▶ _Exercise instructions_
The output is the line holding "and inequality, defending" and all lines after it to the end of the records below; restate them unchanged and add nothing.

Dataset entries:

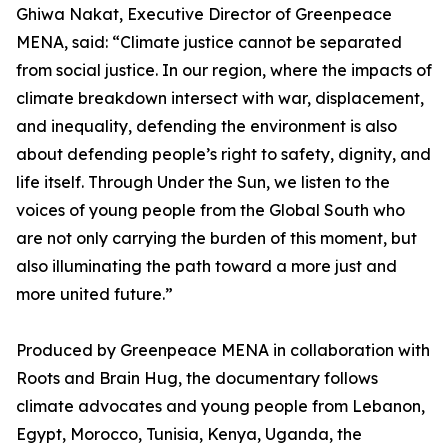
Ghiwa Nakat, Executive Director of Greenpeace
MENA, said: “Climate justice cannot be separated
from social justice. In our region, where the impacts of
climate breakdown intersect with war, displacement,
and inequality, defending the environment is also
about defending people’s right to safety, dignity, and
life itself. Through Under the Sun, we listen to the
voices of young people from the Global South who
are not only carrying the burden of this moment, but
also illuminating the path toward a more just and
more united future.”
Produced by Greenpeace MENA in collaboration with
Roots and Brain Hug, the documentary follows
climate advocates and young people from Lebanon,
Egypt, Morocco, Tunisia, Kenya, Uganda, the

▶ _Completed exercise_
and inequality, defending the environment is also
about defending people’s right to safety, dignity, and
life itself. Through Under the Sun, we listen to the
voices of young people from the Global South who
are not only carrying the burden of this moment, but
also illuminating the path toward a more just and
more united future.”
Produced by Greenpeace MENA in collaboration with
Roots and Brain Hug, the documentary follows
climate advocates and young people from Lebanon,
Egypt, Morocco, Tunisia, Kenya, Uganda, the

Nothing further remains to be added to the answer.